(Items from a data source)
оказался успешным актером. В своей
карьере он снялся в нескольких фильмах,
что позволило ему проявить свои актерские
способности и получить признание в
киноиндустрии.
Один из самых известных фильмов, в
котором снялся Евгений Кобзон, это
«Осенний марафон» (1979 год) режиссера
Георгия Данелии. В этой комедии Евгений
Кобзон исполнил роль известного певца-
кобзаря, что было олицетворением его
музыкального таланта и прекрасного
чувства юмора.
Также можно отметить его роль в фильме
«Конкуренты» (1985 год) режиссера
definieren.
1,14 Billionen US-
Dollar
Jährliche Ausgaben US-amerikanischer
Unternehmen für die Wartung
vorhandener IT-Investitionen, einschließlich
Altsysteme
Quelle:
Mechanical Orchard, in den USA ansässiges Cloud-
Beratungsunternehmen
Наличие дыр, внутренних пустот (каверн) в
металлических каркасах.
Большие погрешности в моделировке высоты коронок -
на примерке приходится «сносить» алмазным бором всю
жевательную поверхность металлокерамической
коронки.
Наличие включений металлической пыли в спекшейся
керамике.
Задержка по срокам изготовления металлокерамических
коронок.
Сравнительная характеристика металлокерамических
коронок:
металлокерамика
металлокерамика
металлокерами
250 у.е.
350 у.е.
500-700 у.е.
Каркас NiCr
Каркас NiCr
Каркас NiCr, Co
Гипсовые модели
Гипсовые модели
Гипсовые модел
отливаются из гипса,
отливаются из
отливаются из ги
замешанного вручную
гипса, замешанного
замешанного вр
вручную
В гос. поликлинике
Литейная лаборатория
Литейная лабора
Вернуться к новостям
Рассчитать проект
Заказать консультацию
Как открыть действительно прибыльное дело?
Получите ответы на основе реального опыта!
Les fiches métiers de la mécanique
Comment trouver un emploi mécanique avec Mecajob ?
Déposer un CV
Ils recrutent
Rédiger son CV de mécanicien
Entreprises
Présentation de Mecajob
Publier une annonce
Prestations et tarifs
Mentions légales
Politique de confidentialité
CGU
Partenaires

WHAT TO WORK ON: When a line in the records above holds "отливаются", that line is to be reported.

SOLUTION BELOW:
отливаются из гипса,
отливаются из
отливаются из ги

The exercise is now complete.